The waves of the investigation continue to carry detritus to shore as the cases move through the court system. A year ago, Yahoo Sports reported that the FBI investigation involved at least 25 programs. Among them were six members of this year’s Round of 16, including three No. 1 seeds — Duke, North Carolina and Virginia — and second-seeded Kentucky.

So far, none have been publicly called out for transgressions directly related to the FBI case, but at least one entire region will be contested this weekend with teams playing under an ethical cloud.

Besides North Carolina, which avoided punishment by a massive case of academic fraud only by threading a legal needle, the rest of the four-team Midwest Region includes fifth-seeded Auburn, whose coach, Bruce Pearl, was fired by Tennessee in 2011 after lying during an NCAA investigation; Third-seeded Houston, coached by Kelvin Sampson, who spent years in exile after being kicked out of Oklahoma and Indiana for recruiting violations; and Kentucky, whose coach, John Calipari, led two programs were later forced to abandon their Final Four appearances.

Not all coaches and programs in this field have been tainted equally, but their mere presence at the top of the sport clouds them with suspicion. Compensating college athletes is a popular idea waved around like a magic wand, as if it will forgive rule violations in the current system and not create complex logistical and ethical problems of a different kind.

A small part of that conversation runs through the cheers surrounding the NCAA Tournament. It’s rarely discussed seriously on CBS, which pays the NCAA on average nearly a billion dollars a year to televise the tournament until 2032.

The issue for fans, especially at this time of year, is a question of complicity. Does supporting certain teams, or an entire company known for encouraging unethical behavior – including, some say, not sharing its financial riches with its workforce – condemn those who watch, applaud or fill in parentheses?

Klein, a philosophy professor at Arizona State, said we live in a “culture of outrage,” with societal pressures to disengage from anything that some find troubling.

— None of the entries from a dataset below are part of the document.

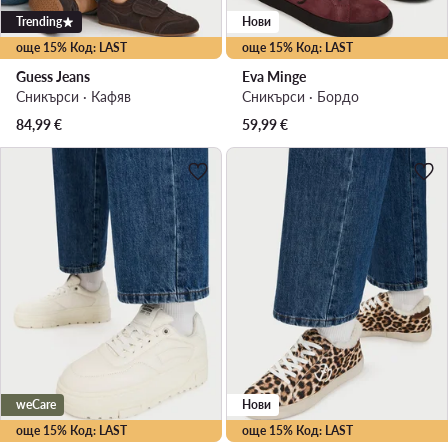
Trending
Нови
още 15% Код: LAST
още 15% Код: LAST
Guess Jeans
Eva Minge
Сникърси · Кафяв
Сникърси · Бордо
84,99
€
59,99
€
weCare
Нови
още 15% Код: LAST
още 15% Код: LAST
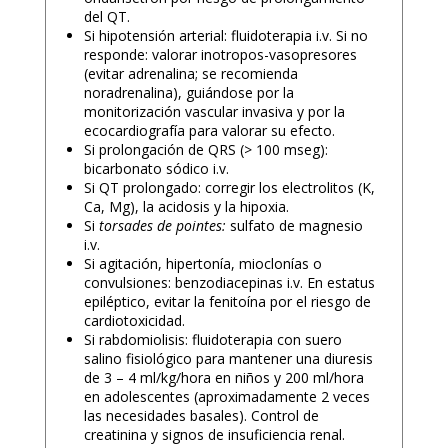
del QT.
Si hipotensión arterial: fluidoterapia i.v. Si no
responde: valorar inotropos-vasopresores
(evitar adrenalina; se recomienda
noradrenalina), guiándose por la
monitorización vascular invasiva y por la
ecocardiografía para valorar su efecto.
Si prolongación de QRS (> 100 mseg):
bicarbonato sódico i.v.
Si QT prolongado: corregir los electrolitos (K,
Ca, Mg), la acidosis y la hipoxia.
Si
torsades de pointes:
sulfato de magnesio
i.v.
Si agitación, hipertonía, mioclonías o
convulsiones: benzodiacepinas i.v. En estatus
epiléptico, evitar la fenitoína por el riesgo de
cardiotoxicidad.
Si rabdomiolisis: fluidoterapia con suero
salino fisiológico para mantener una diuresis
de 3 – 4 ml/kg/hora en niños y 200 ml/hora
en adolescentes (aproximadamente 2 veces
las necesidades basales). Control de
creatinina y signos de insuficiencia renal.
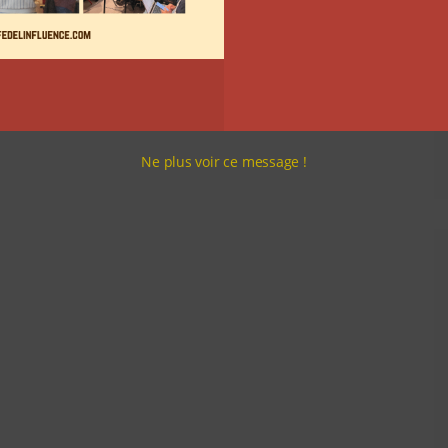
Ne plus voir ce message !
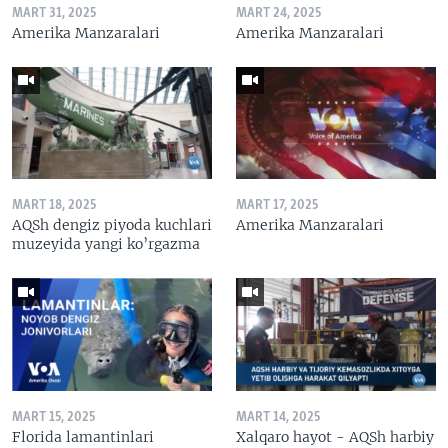
MART 31, 2025
MART 24, 2025
Amerika Manzaralari
Amerika Manzaralari
MART 18, 2025
MART 17, 2025
AQSh dengiz piyoda kuchlari
Amerika Manzaralari
muzeyida yangi ko’rgazma
MART 15, 2025
MART 14, 2025
Florida lamantinlari
Xalqaro hayot - AQSh harbiy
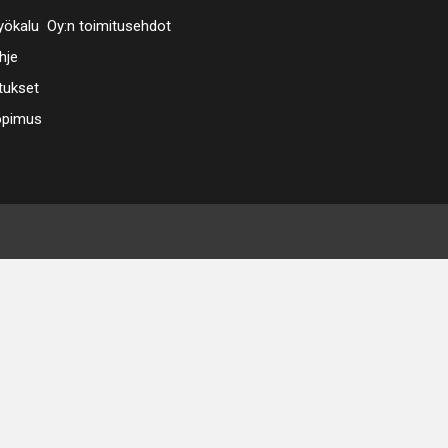
ökalu Oy:n toimitusehdot
hje
tukset
opimus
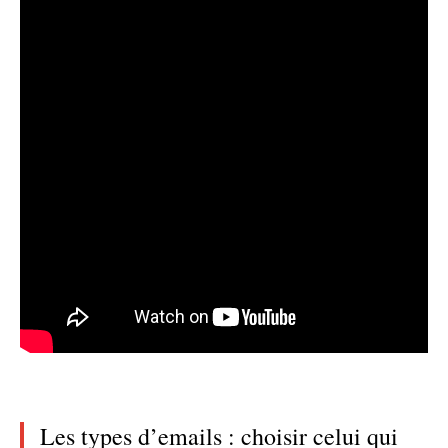
Les types d’emails : choisir celui qui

“Knowing the moral status of every aspect of every institution and everything we participate in, and being able to strike the right balance in deciding whether or not we should interact with it, seems like an overburdened obligation,” Klein said. “It’s just not feasible.”

Team allegiances are “about identity,” he said, “part of how you see yourself,” much like a long-term relationship with family and friends. Fans of certain teams, even if those teams are clouded by controversy, tend to defend them, even if their vision is seen through glasses tinted with team colors.

“When something happens that you think is wrong, that you’re morally critical of, you don’t necessarily leave that relationship,” Klein said.

At some point, sure, maybe you will. But Haney, of the National Basketball Coaches Association, shares a similar view.

“Just like you can have a friend who did something to you, but because you like them, you love them, you stay with them,” Haney said. “You don’t turn your back on them, knowing that change is coming. »

“Fandom is not a rational pursuit from the start,” said Bowen, who helped write “Sport, ethics and leadership,” a notebook. “The joy is that it’s an emotional experience, a beautiful getaway. That’s what we want. But on the other hand, emotion hijacks reason all the time.

By the way, even though he didn’t attend his office for the men’s tournament, Bowen said he and his kids filled out the draws at home.

It is complicated. Perhaps, like the medium itself, no one understands exactly what is needed.